Studio album by Offset
- Released: August 22, 2025
- Genre: Pop rap
- Length: 52:31
- Label: Motown
- Producer: Ayo Peeb; B100; Bodi; BoogzDaBeast; Cashmere Brown; Bryvn; Cadenza; Cassio; Cheeze Beatz; Da Honorable C.N.O.T.E.; DashOTB; DBTZ; Mike Dupree; Evrgrn; FnZ; France; Fridayy; Go Grizzly; Hendrix Smoke; HrtOnIce; Jambo; Jester; JRich Ent.; Jojokelete; K Rich; KevD; The Kii; LnK; London Jae; London on da Track; Loof; Macshooter49; Metro Boomin; Sean Momberger; Offset; Oz; Pooh Beatz; Quin with the Keys; Samuel Sanders; Shaun Lopez; Sk; Sonic; Sool Got Hits; Sucuki; Vinylz; Westen Weiss; World; X-Plosive; Ziggy;

Offset chronology
| Set It Off (2023) | Kiari (2025) | Haunted By Fame (2025) |

Singles from Kiari
- "Bodies" Released: June 20, 2025; "Professional" Released: July 25, 2025;

= Kiari =

Kiari is the third studio album by American rapper Offset.
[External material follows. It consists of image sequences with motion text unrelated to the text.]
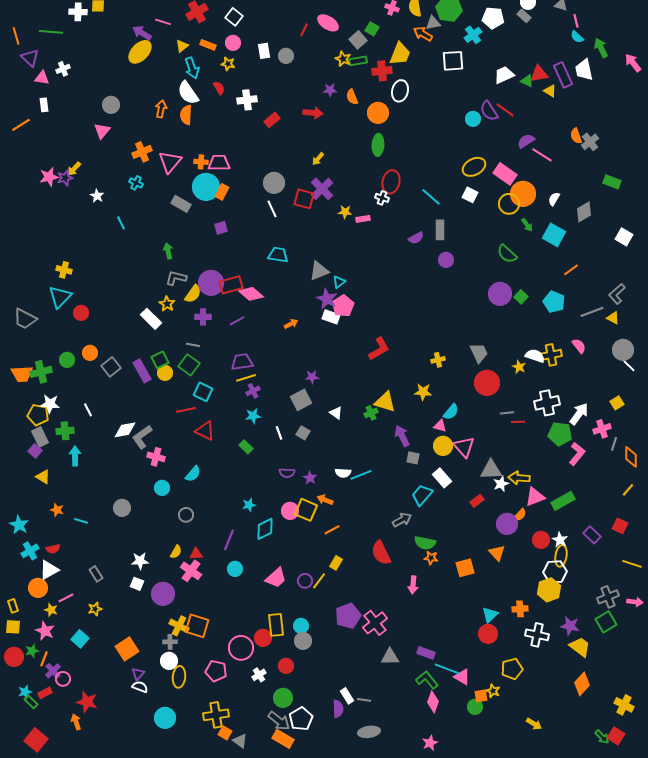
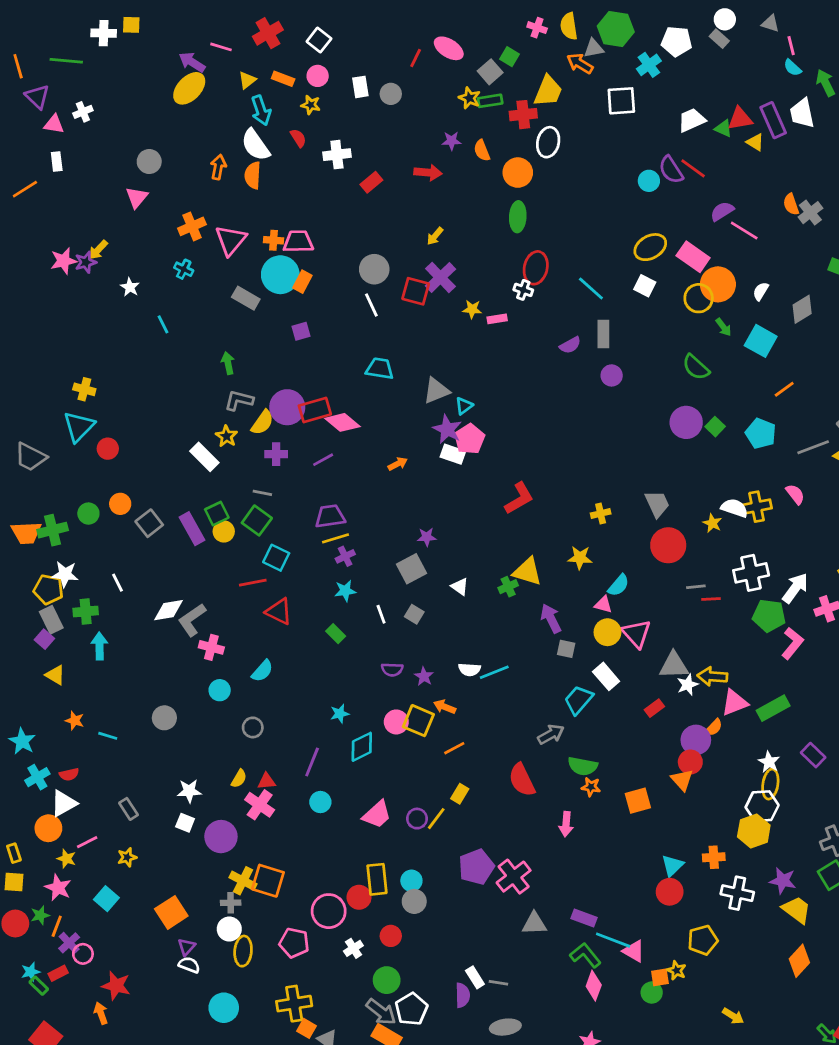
red circle: (541, 540) -> (690, 762), moved

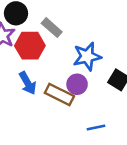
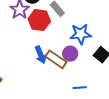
blue arrow: (28, 83) -> (41, 55), moved

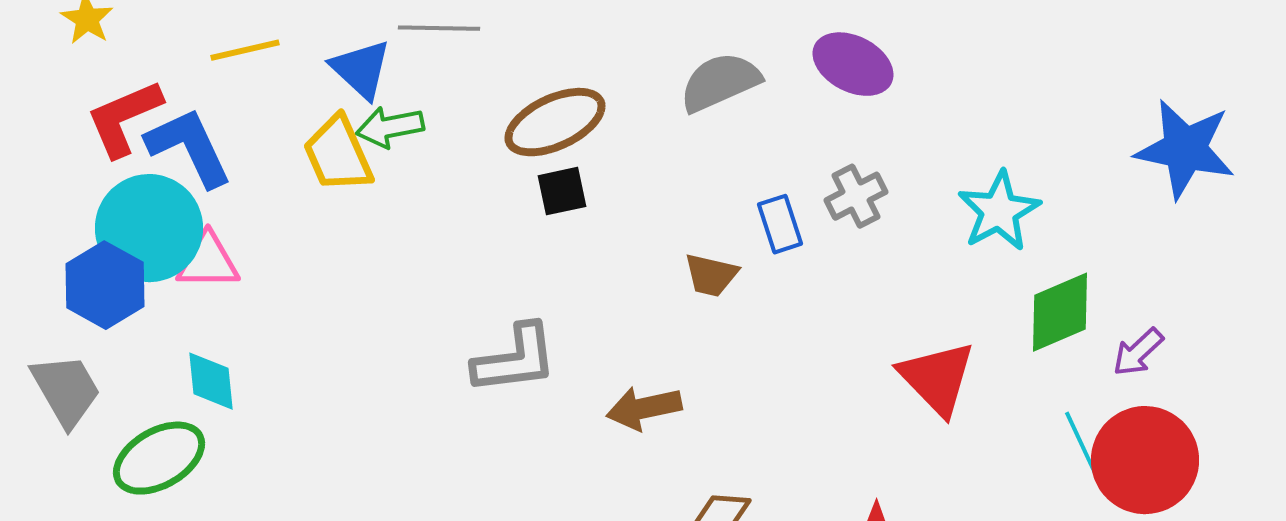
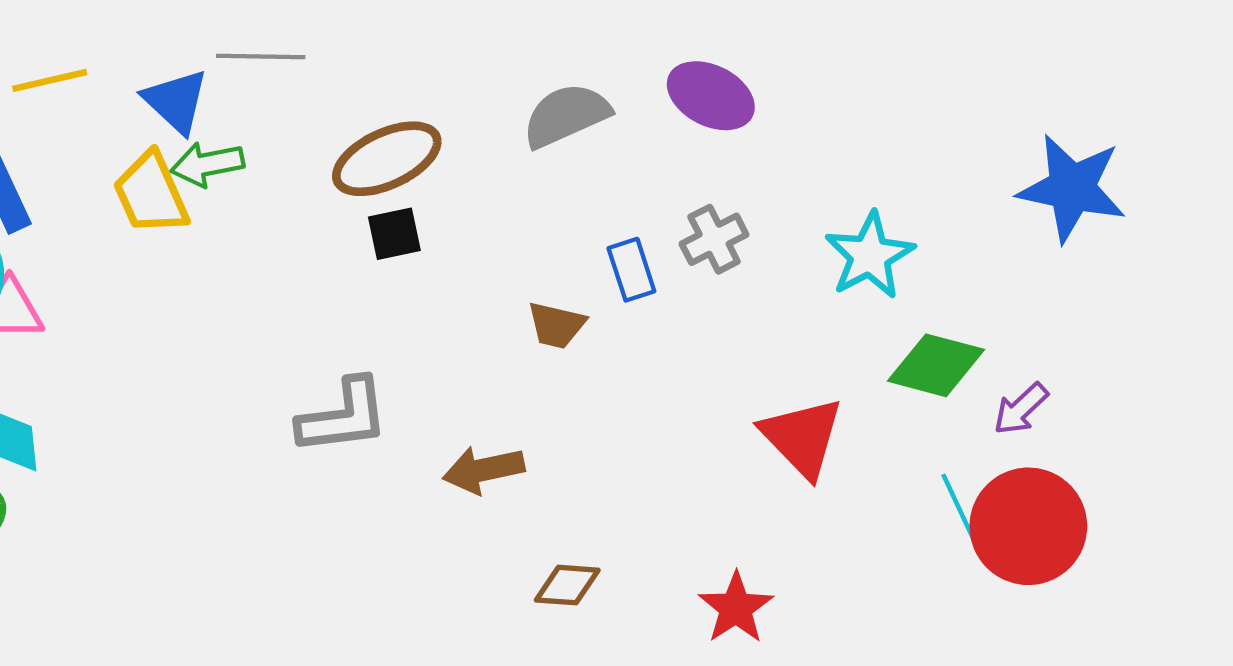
green diamond: (1060, 312) -> (936, 365), turned 38

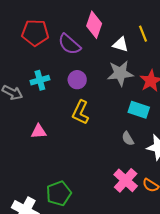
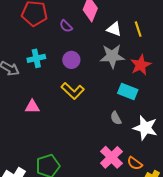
yellow line: (143, 34) -> (138, 29), moved
purple semicircle: (69, 44) -> (66, 26), size x0.6
yellow L-shape: (80, 112) -> (73, 91), turned -75

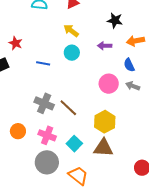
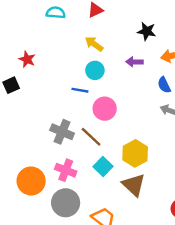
blue line: (43, 63) -> (80, 90), moved
pink circle: (109, 84) -> (105, 109), moved
orange circle: (18, 131) -> (31, 181), moved, size x1.5
cyan square: (74, 144) -> (103, 167), moved
brown triangle: (103, 148) -> (134, 185), turned 40

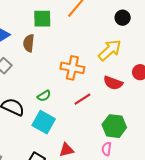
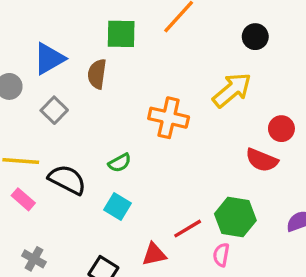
red semicircle: (113, 83) -> (262, 160), moved
red line: (82, 99) -> (188, 229), moved
cyan square: (44, 122) -> (118, 206), size x0.7

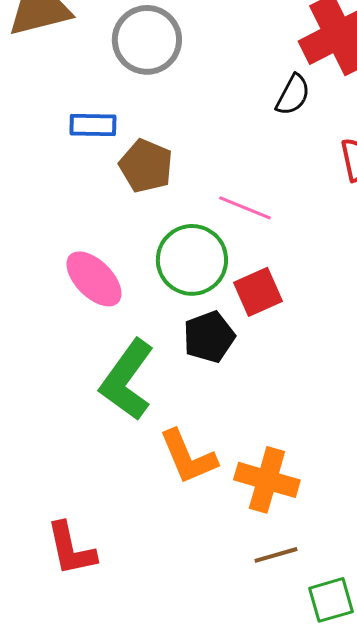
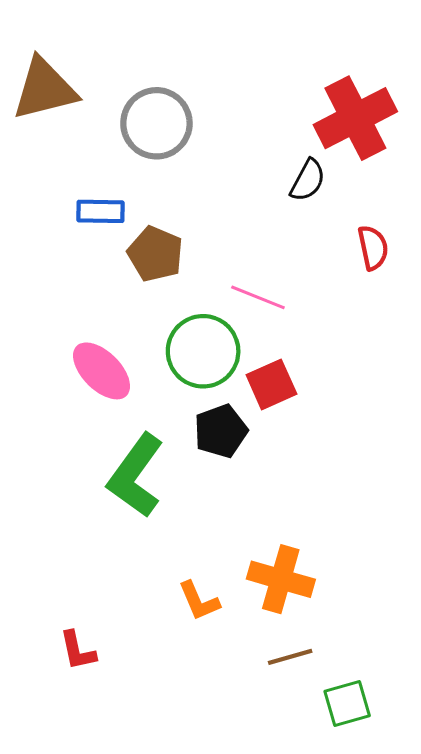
orange L-shape: (188, 457) -> (199, 601), moved, size x0.7
red L-shape: (71, 549) -> (78, 651), size x0.7

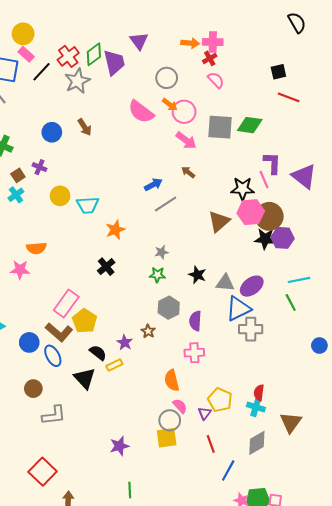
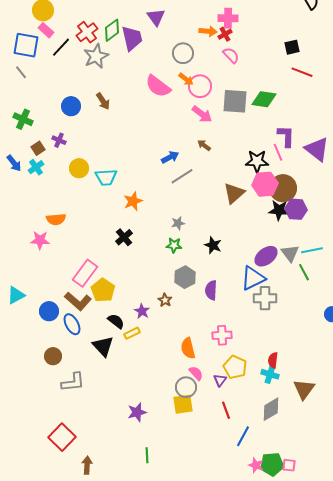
orange arrow: (190, 43) -> (208, 31), moved
gray triangle: (225, 283) -> (290, 253), moved, turned 48
pink cross: (194, 353) -> (222, 335), moved

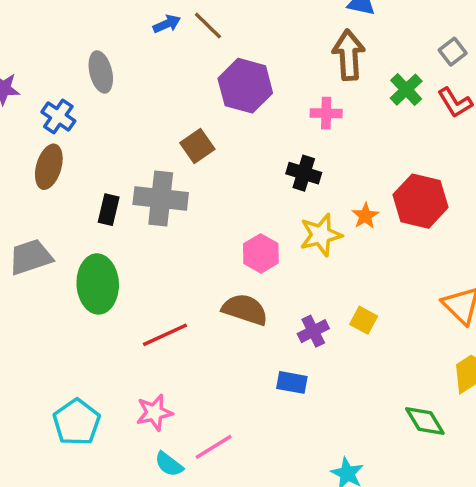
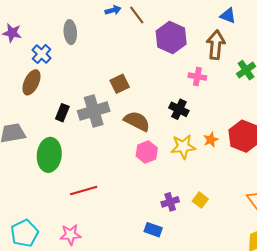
purple hexagon: (245, 86) -> (171, 37), moved
gray cross: (161, 199) -> (94, 111), turned -32
brown semicircle: (245, 309) -> (137, 121), moved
It was released through Motown on August 22, 2025. The album features guest appearances from YoungBoy Never Broke Again, YFN Lucci, Gunna, JID, Key Glock, Teezo Touchdown, John Legend, and Ty Dolla Sign; its deluxe edition, Kiari: Offset, adds additional guest appearances from CeeLo Green, Drowning Pool and Bnyx. Production was handled by a variety of record producers, including London Jae, Go Grizzly, Metro Boomin, Oz and FnZ, among others. The album serves as the follow-up to Offset's previous album, Set It Off (2023).

==Videos==
On August 27, 2025, Offset released music videos for each of the album's songs. The videos were all set in a therapist's office.

==Critical reception==

HotNewHipHop's review states that the album "doesn’t feel wholly liberating or conclusive" but that "it leans into his strengths—production choices, flow, and songwriting." Writing for Clash, Robin Murray described the album as a "curiously flawed, but often moving record." Will Dukes of Rolling Stone writes that the album "underscores Offset’s critical gifts, tapping into his chutzpah while demonstrating even more growth."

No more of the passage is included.